Sunday, April 22, 2012

Angels and Aging

This morning's sermon was on angels. Without much elaboration on this point, our visiting minister mentioned the many aged people in our congregation--people who have served the Lord a long time. He assured us that the angels are waiting to conduct these people safely to heaven. Thinking about this was the clincher for a fairly open-ended conversation going on inside my head ever since I saw a thread on Facebook that mentioned aging.

Dwight Gingrich said this (in response to a question): I think a lot of us don't really acknowledge how broken our fallen world is until our old age, when we can't avoid it. I loved this insight on aging--acknowledging as it does the challenges of aging, and at the same time, at least inside my own head, wringing from this awareness a truth that focuses on deliverance through the hope of eternity in heaven--away from our broken world.

Throughout most of life we push back at brokenness in a variety of ways--doctors and drugs for illness, exercise for weakness, education for ignorance, relationships for loneliness, and tools for minimizing labor. But finally, in old age, none of these things work any more for alleviating the problems that develop. The use of one drug necessitates the use of another to relieve the side effects of the first, balance is poor and physical exercise becomes hazardous, learning something new is a chore, friends have died, and technology tools are useless because they'll always be a mystery.

Dementia causes people to utter words they forbade their children to use, and they display stubbornness they would earlier have spanked their children for. They seem unable to access memories and unable to form new ones. No longer perceptive in social situations, they talk when others are quiet, and clear phlegm from their throat frequently and noisily. No cure is possible because brokenness in our fallen world will always be present.

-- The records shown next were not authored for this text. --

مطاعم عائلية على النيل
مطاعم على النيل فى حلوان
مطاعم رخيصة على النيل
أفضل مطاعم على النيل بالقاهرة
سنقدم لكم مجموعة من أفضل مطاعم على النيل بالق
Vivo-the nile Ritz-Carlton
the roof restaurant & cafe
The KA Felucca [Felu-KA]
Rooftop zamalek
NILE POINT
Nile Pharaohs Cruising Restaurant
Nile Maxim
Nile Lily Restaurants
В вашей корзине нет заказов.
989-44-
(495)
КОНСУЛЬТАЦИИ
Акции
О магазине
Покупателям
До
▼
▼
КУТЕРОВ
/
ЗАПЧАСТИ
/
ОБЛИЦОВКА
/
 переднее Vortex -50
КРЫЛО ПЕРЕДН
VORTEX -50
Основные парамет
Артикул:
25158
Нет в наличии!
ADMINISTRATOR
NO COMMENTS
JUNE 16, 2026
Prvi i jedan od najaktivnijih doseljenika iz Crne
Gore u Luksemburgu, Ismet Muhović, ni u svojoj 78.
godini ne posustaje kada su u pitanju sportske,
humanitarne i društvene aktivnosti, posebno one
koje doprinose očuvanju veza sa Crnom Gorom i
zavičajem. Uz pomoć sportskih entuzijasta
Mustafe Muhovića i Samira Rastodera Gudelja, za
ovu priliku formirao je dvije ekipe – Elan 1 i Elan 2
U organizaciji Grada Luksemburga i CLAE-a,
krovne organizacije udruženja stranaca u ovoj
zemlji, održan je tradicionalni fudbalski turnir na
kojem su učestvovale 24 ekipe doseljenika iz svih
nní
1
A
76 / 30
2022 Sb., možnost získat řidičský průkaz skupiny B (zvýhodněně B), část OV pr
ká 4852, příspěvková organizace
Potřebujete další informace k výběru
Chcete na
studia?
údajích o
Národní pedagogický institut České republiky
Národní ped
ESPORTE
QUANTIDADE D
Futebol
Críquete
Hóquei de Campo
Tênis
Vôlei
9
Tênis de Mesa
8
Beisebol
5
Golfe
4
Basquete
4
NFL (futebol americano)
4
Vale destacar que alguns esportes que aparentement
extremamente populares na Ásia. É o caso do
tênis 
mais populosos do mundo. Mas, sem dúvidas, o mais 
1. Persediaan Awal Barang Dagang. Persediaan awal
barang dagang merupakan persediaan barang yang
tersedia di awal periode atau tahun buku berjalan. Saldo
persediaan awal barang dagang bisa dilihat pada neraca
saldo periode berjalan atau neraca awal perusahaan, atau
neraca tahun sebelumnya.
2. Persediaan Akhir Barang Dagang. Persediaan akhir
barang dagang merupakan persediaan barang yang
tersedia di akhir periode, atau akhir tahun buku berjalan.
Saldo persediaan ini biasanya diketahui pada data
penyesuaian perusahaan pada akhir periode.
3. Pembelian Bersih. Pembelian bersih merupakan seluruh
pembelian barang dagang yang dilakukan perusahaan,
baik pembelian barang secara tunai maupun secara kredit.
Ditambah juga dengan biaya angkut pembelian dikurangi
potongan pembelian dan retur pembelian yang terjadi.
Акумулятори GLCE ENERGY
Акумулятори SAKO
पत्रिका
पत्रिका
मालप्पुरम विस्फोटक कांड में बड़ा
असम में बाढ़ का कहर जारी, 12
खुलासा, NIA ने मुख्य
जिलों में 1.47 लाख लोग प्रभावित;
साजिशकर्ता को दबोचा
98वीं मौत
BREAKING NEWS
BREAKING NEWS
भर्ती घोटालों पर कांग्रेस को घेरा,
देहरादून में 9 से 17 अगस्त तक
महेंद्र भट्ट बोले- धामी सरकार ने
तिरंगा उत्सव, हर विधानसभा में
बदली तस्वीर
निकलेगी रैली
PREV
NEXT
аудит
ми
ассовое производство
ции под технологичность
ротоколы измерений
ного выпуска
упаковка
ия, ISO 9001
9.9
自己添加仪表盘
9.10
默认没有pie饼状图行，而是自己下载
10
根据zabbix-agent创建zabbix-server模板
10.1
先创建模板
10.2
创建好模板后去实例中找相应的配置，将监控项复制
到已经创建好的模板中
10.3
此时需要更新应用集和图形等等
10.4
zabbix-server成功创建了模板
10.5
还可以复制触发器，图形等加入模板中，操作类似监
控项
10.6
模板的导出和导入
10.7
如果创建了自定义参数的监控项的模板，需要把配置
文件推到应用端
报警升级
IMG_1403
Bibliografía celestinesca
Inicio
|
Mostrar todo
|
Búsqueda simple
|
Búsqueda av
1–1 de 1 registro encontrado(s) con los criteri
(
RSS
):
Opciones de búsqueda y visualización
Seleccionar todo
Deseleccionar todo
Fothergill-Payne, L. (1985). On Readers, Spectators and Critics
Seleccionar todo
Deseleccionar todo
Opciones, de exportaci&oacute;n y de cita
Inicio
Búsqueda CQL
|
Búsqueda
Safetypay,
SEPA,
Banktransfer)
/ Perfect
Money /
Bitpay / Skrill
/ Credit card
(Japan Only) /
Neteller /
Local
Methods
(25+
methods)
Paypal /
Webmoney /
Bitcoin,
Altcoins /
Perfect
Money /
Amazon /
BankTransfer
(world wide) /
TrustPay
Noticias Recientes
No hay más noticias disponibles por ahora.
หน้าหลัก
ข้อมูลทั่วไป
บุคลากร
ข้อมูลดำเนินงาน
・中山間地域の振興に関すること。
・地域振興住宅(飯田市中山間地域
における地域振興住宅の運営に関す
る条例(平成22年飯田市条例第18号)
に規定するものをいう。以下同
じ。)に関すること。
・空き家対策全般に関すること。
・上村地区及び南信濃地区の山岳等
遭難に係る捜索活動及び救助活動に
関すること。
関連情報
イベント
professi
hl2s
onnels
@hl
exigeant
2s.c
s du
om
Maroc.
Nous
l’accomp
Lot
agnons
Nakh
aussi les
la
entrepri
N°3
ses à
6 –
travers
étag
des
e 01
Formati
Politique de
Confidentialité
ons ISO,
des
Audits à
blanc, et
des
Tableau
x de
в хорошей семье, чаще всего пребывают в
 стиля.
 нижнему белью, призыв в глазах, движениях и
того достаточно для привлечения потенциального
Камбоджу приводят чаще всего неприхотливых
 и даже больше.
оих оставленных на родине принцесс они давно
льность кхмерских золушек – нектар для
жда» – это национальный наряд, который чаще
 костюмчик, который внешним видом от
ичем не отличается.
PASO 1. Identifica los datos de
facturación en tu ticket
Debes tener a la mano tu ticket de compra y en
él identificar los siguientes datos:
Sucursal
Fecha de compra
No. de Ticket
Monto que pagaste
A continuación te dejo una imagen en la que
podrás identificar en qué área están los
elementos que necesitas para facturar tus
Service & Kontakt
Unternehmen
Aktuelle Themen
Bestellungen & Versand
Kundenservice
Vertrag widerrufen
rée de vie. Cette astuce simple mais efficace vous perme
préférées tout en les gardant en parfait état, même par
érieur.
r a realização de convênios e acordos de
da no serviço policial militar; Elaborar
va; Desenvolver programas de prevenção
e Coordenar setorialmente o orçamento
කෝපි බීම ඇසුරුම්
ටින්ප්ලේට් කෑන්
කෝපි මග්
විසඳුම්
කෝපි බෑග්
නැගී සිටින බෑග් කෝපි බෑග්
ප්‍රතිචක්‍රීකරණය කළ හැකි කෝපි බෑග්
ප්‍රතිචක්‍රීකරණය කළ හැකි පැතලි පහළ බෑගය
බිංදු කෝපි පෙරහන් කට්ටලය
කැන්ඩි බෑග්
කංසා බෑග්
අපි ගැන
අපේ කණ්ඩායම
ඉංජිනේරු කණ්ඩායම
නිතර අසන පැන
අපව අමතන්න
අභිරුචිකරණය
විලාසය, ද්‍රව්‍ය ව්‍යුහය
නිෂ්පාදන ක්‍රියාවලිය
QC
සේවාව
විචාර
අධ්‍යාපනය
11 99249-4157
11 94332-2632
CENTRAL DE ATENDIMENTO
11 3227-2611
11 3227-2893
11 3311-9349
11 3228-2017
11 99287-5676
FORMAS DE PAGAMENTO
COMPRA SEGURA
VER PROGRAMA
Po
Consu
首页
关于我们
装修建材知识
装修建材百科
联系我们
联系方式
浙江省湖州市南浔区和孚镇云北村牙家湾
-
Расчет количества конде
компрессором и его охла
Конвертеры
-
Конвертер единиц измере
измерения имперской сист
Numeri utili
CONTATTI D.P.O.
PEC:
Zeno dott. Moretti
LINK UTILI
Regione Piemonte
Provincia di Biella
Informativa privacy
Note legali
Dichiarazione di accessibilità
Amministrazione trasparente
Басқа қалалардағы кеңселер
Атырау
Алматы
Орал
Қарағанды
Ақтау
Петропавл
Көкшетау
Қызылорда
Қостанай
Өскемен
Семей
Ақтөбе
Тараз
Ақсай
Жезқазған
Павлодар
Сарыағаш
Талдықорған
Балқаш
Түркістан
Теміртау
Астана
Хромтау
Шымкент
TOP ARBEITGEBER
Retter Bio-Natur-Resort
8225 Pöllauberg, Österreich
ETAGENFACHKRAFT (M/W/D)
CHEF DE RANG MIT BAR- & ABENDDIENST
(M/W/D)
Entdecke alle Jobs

Enter the angels. "Ministering spirits" rings with promise. Watching over the helpless elderly is just as surely a priority for angels as is watching over helpless children.

Thinking about the transition from earth to heaven was a comfort to me today. I think I have unconsciously always visualized an empty spot between earth and heaven--a difficult place to cross over. Today I visualized that place populated by angels. Ever vigilant, they stand poised to deliver the aged to their final, heavenly home--perhaps swooping them up, rather than leading them on, and depositing them in heaven almost before they are aware of having left earth--a final service for people with worn-out bodies and minds who have no power to proceed toward heaven intentionally.

In the time before the crossover, those ministering spirits are present also, and ready to serve their charges--the aged and their caregivers. I thank God for this.